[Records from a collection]
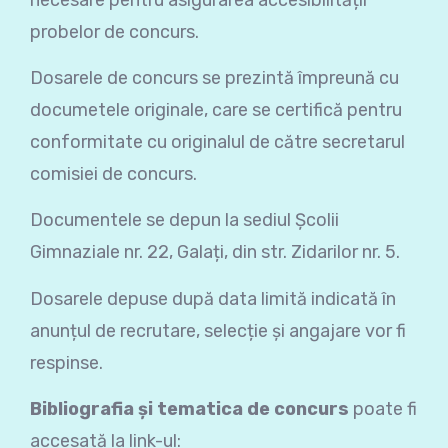
probelor de concurs.
Dosarele de concurs se prezintă împreună cu
documetele originale, care se certifică pentru
conformitate cu originalul de către secretarul
comisiei de concurs.
Documentele se depun
la sediul Școlii
Gimnaziale nr. 22, Galați, din str. Zidarilor nr. 5.
Dosarele depuse după data limită indicată în
anunțul de recrutare, selecție și angajare vor fi
respinse.
Bibliografia și tematica de concurs
poate fi
accesată la link-ul:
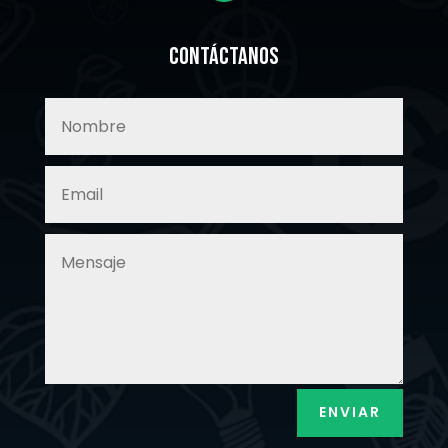
Contáctanos
ENVIAR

- _Instructions for the task_:
An exact copy of every entry above is needed, with the pictures left out.

- _Reply to the exercise_:
probelor de concurs.
Dosarele de concurs se prezintă împreună cu
documetele originale, care se certifică pentru
conformitate cu originalul de către secretarul
comisiei de concurs.
Documentele se depun
la sediul Școlii
Gimnaziale nr. 22, Galați, din str. Zidarilor nr. 5.
Dosarele depuse după data limită indicată în
anunțul de recrutare, selecție și angajare vor fi
respinse.
Bibliografia și tematica de concurs
poate fi
accesată la link-ul:
Contáctanos
ENVIAR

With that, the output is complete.